Partió el 19 de diciembre de su casa en Córdoba para buscar trabajo, viajó en micro hasta San Luis, desde allí cambió de parecer y empezó a caminar sin rumbo fijo hasta que unos policías lo encontraron este lunes en Agua del Toro. La increíble historia.

Una historia de película vivió un cordobés de 31 años que el 19 de diciembre se fue de su casa en el pueblo de Hernando, en la provincia de Córdoba, y finalizó su travesía a pie en Agua del Toro.

Todo comenzó cuando Cristian Ocanto (31) decidió irse en búsqueda de trabajo. Tomó un micro rumbo a Villa General Belgrano, de ahí otro hasta la capital de Córdoba y un tercero con destino a Merlo, en la provincia de San Luís.

Al bajarse en esa localidad tomó una rara decisión: empezó a caminar por la ruta que lo llevó hasta la capital de Mendoza desde donde partió hacia el sur de la provincia hasta que en Agua del Toro unos policías lo encontraron casi deshidratado cuando caminaba por una huella.caminantedentro

Fueron cientos de kilómetros los que recorrió a pie Cristian, incluso bajo las intensas lluvias y días de frío de inicios de enero, hasta que lo encontraron los policías de Agua del Toro. En esos 30 días, con poca plata en el bolsillo y sólo con lo puesto, unas bermudas, unas zapatillas y una remera, el cordobés sobrevivió a una experiencia difícil de imaginar.

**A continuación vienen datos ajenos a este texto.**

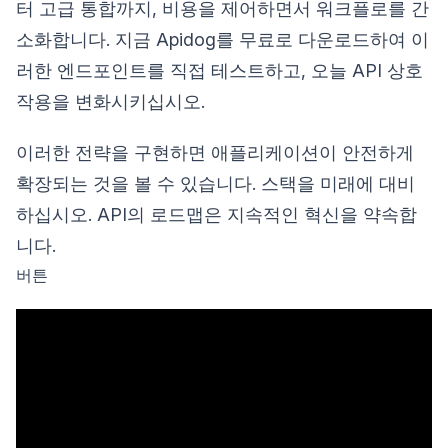
터 고급 통합까지, 비용을 제어하면서 워크플로를 간
소화합니다. 지금 Apidog를 무료로 다운로드하여 이
러한 엔드포인트를 직접 테스트하고, 오늘 API 상호
작용을 변화시키십시오.
이러한 전략을 구현하면 애플리케이션이 안전하게
확장되는 것을 볼 수 있습니다. 스택을 미래에 대비
하십시오. API의 로드맵은 지속적인 혁신을 약속합
니다.
버튼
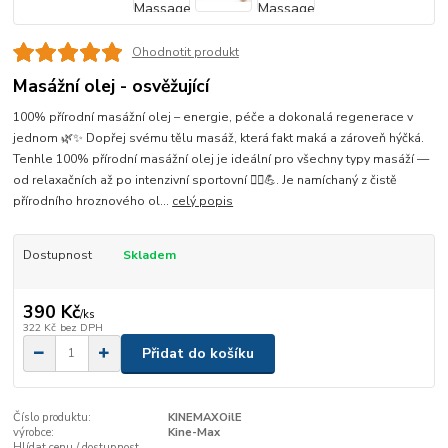
Ohodnotit produkt
Masážní olej - osvěžující
100% přírodní masážní olej – energie, péče a dokonalá regenerace v
jednom 🌿✨ Dopřej svému tělu masáž, která fakt maká a zároveň hýčká.
Tenhle 100% přírodní masážní olej je ideální pro všechny typy masáží —
od relaxačních až po intenzivní sportovní 💆‍♂️💪. Je namíchaný z čistě
přírodního hroznového ol...
celý popis
Dostupnost
Skladem
390 Kč
/
ks
322 Kč
bez DPH
Přidat do košíku
Číslo produktu:
KINEMAXOilE
výrobce:
Kine-Max
Hlídat cenu / dostupnost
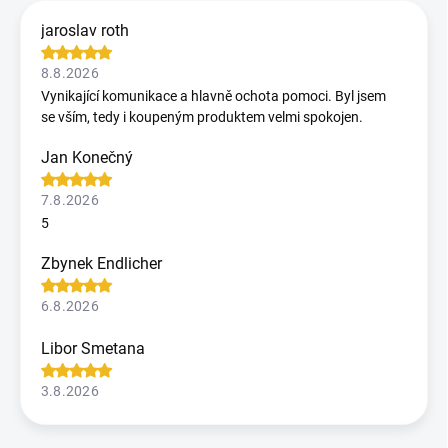
jaroslav roth
8.8.2026
Vynikající komunikace a hlavně ochota pomoci. Byl jsem
se vším, tedy i koupeným produktem velmi spokojen.
Jan Konečný
7.8.2026
5
Zbynek Endlicher
6.8.2026
Libor Smetana
3.8.2026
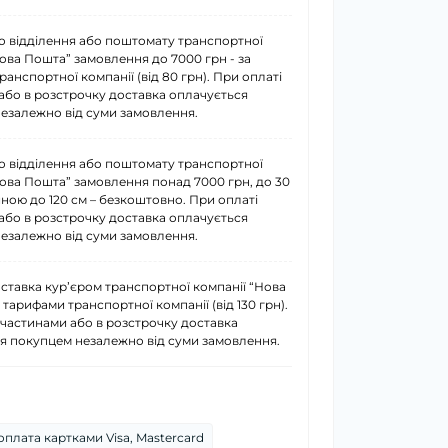
о відділення або поштомату транспортної
Нова Пошта” замовлення до 7000 грн - за
анспортної компанії (від 80 грн). При оплаті
або в розстрочку доставка оплачується
езалежно від суми замовлення.
о відділення або поштомату транспортної
Нова Пошта” замовлення понад 7000 грн, до 30
иною до 120 см – безкоштовно. При оплаті
або в розстрочку доставка оплачується
езалежно від суми замовлення.
ставка курʼєром транспортної компанії “Нова
 тарифами транспортної компанії (від 130 грн).
 частинами або в розстрочку доставка
я покупцем незалежно від суми замовлення.
плата картками Visa, Mastercard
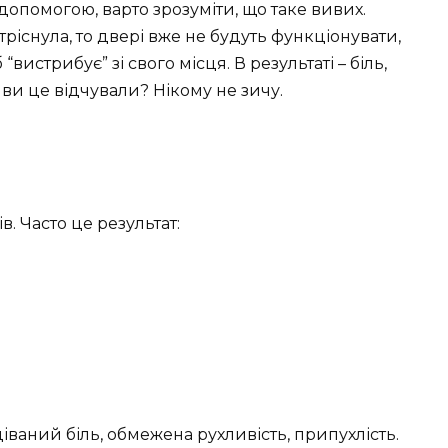
опомогою, варто зрозуміти, що таке вивих.
 тріснула, то двері вже не будуть функціонувати,
“вистрибує” зі свого місця. В результаті – біль,
 ви це відчували? Нікому не зичу.
. Часто це результат:
іваний біль, обмежена рухливість, припухлість.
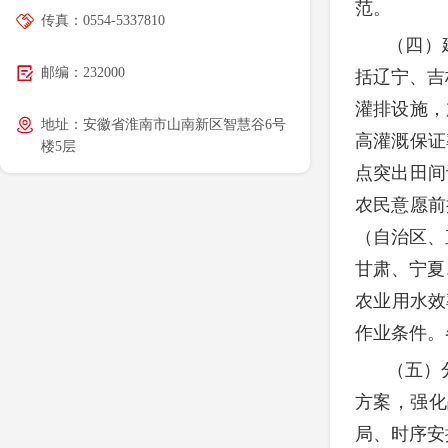
范。
传真：0554-5337810
（四）
邮编：232000
括辽宁、吉
灌排设施，
地址：安徽省淮南市山南新区智慧谷6号
高灌溉保证
楼5层
点突出田间
农民意愿前
（自治区、
甘肃、宁夏
农业用水效
作业条件。
（五）
方案，强化
局、时序安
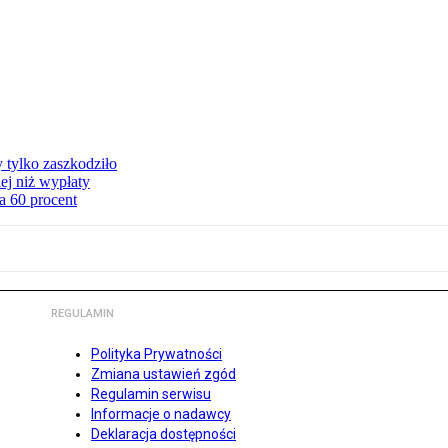
y tylko zaszkodziło
ej niż wypłaty
a 60 procent
REGULAMIN
Polityka Prywatności
Zmiana ustawień zgód
Regulamin serwisu
Informacje o nadawcy
Deklaracja dostępności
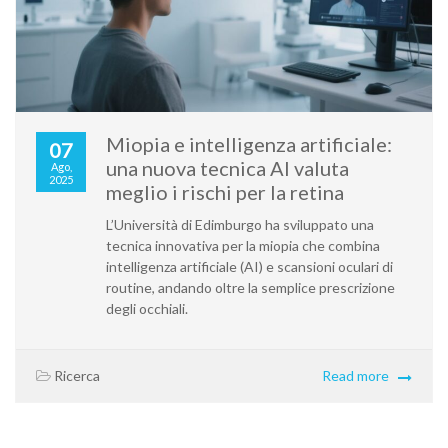
Miopia e intelligenza artificiale:
07
una nuova tecnica AI valuta
Ago,
2025
meglio i rischi per la retina
L’Università di Edimburgo ha sviluppato una
tecnica innovativa per la miopia che combina
intelligenza artificiale (AI) e scansioni oculari di
routine, andando oltre la semplice prescrizione
degli occhiali.
Ricerca
Read more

Durmió a los costados de la banquinas, no se bañó nunca (salvo un chapuzón en un río), comió salteado e ingirió mucho líquido para soportar la travesía. "Nunca lo volvería a hacer", dijo apesadumbrado a UNO de San Rafael.

Explicar lo que le sucedió fue imposible. Su relato, entrecortado por la angustia vivida fue una mezcla de sensaciones difíciles de interpretar.

"Salí a buscar trabajo y no lo encontré, entonces me puse a caminar sin saber a dónde iba", explicó. Y agregó que "pasé las fiestas en San Luis solo y tomando agua".

Como la película de Forrest Gump, el joven cordobés agachó la cabeza y empezó a caminar sin rumbo, durmió donde pudo y hasta estuvo cara a cara con un puma que lo despertó cuando descansaba en un paraje en San Luis.

"Al verlo me asusté y lentamente me alejé como pude", relató mientras fumaba un cigarrillo al costado de la subcomisaría de la Villa 25 de Mayo donde lo hospedaron, se pudo bañar y cambiar de ropa que vecinos le regalaron.

"Comió como un buey", recordó el titular de la subcomisaría Carlos Marker, quien decidió comunicarse con los padres de Cristian que los buscaban desde el 19 de diciembre. El comisario relató que "lo encontramos en muy mal estado, casi deshidratado" y "hace una semana que no tenía plata y buscaba agua para beber".

"Es un milagro que siga vivo porque caminó cientos de kilómetros y nada le pasó", recordó y mencionó que "fue identificado por la Policía en dos oportunidades, una en Santa Rosa y otra en San Carlos pero nadie le avisó a los padres".

Ahora Cristian viajará este martes de retorno a Hernando donde lo esperan sus padres de 80 y 68 años que con alegría recibieron la buena noticia de que su hijo estaba vivo.